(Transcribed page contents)

################

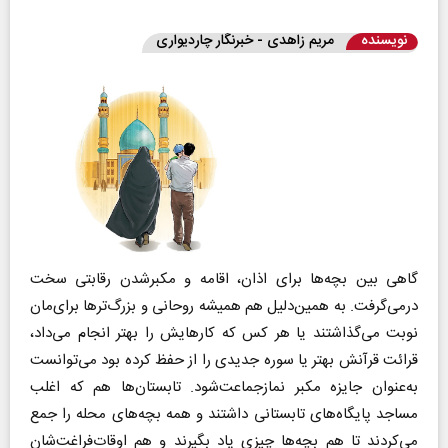
نویسنده
مریم زاهدی - خبرنگار چاردیواری
گاهی بین بچه‌ها برای اذان، اقامه و مکبر‌شدن رقابتی سخت
درمی‌گرفت. به همین‌‌دلیل هم همیشه روحانی و بزرگ‌ترها برای‌مان
نوبت می‌گذاشتند یا هر کس که کارهایش را بهتر انجام می‌داد،
قرائت قرآنش بهتر یا سوره جدیدی را از حفظ کرده بود می‌توانست
به‌عنوان جایزه مکبر نمازجماعت‌شود. تابستان‌ها هم که اغلب
مساجد پایگاه‌های تابستانی داشتند و همه بچه‌های محله را جمع
می‌کردند تا هم بچه‌ها چیزی یاد بگیرند و هم اوقات‌فراغت‌شان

################

**Exercise**
The answer is the complete set of records, copied exactly, with pictures omitted.

**Finished exercise**
نویسنده
مریم زاهدی - خبرنگار چاردیواری
گاهی بین بچه‌ها برای اذان، اقامه و مکبر‌شدن رقابتی سخت
درمی‌گرفت. به همین‌‌دلیل هم همیشه روحانی و بزرگ‌ترها برای‌مان
نوبت می‌گذاشتند یا هر کس که کارهایش را بهتر انجام می‌داد،
قرائت قرآنش بهتر یا سوره جدیدی را از حفظ کرده بود می‌توانست
به‌عنوان جایزه مکبر نمازجماعت‌شود. تابستان‌ها هم که اغلب
مساجد پایگاه‌های تابستانی داشتند و همه بچه‌های محله را جمع
می‌کردند تا هم بچه‌ها چیزی یاد بگیرند و هم اوقات‌فراغت‌شان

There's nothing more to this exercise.